VH CDR3-dependent positive selection of murine VH12-expressing B cells in the neonate

Abstract

Five to fifteen percent of peritoneal B1 (CD5⁺) cells from unmanipulated mice produce antibodies that bind bromelain-treated mouse red blood cells and the hapten phosphatidylcholine (PtC). The majority of these B cells express either of two V_H/Vϰ gene combinations, V_H12/_Vϰ4 or V_HH/Vϰ9. Both the V_H11 and V_H12 genes are rearranged to J_H1 and encode third complementarity determining regions (CDR3) of restricted length and sequence. These and other observations argue strongly that PtC-specific Bl cells are antigen selected. To determine when selection of PtC-specific Bl cells begins in mice we have used the polymerase chain reaction to amplify V_H12-D-J_h1 rearrangements from livers of fetal and neonatal mice, and determined the CDR3 encoding sequences of individual clones.

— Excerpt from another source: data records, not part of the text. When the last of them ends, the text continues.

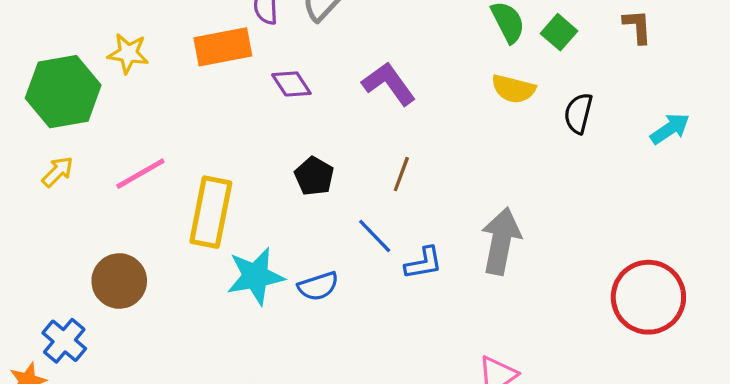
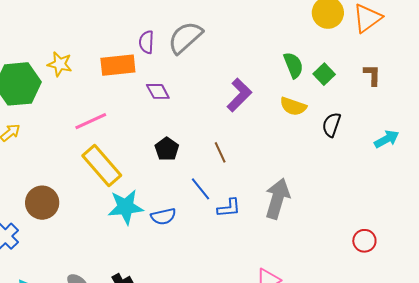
purple L-shape: (389, 84) -> (239, 95), moved, turned 76
pink line: (140, 174) -> (91, 121), moved
brown line: (401, 174) -> (220, 152), turned -50
yellow rectangle: (211, 212) -> (102, 165), turned -57
red circle: (648, 297) -> (364, 241), size x0.5

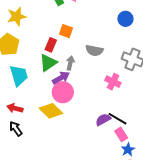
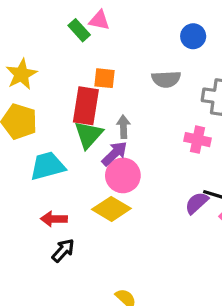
red rectangle: (51, 45) -> (86, 106), size x1.6
gray semicircle: (94, 51) -> (166, 79), moved
cyan trapezoid: (19, 75) -> (47, 166), turned -75
black arrow: (16, 129) -> (63, 250), turned 91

We find an unusually low ratio of productive (P) to non-productive (NP) rearrangements (0.4–1.0) at both developmental stages. P rearrangements in day 1 neonates are biased in D gene use and in the sequence and length of their deduced V_H CDR3. These biases are similar to those of PtC-specific B1 cells in the adult peritoneum. D gene use and CDR3 length and sequence are significantly less biased among V_H12 P rearrangements 2 to 3 days earlier in the day 18 fetal liver. We suggest that this rapid change in repertoire is due to positive ligand selection that is dependent on the sequence of V_H CDR3. We suggest further that the majority of V_H12-expressing cells are not ligand selected and consequently undergo programmed cell death. The evidence of restriction in day 1 neonatal livers and the low P/NP ratio in the fetus suggests that selection of V_H12-expressing cells begins before birth.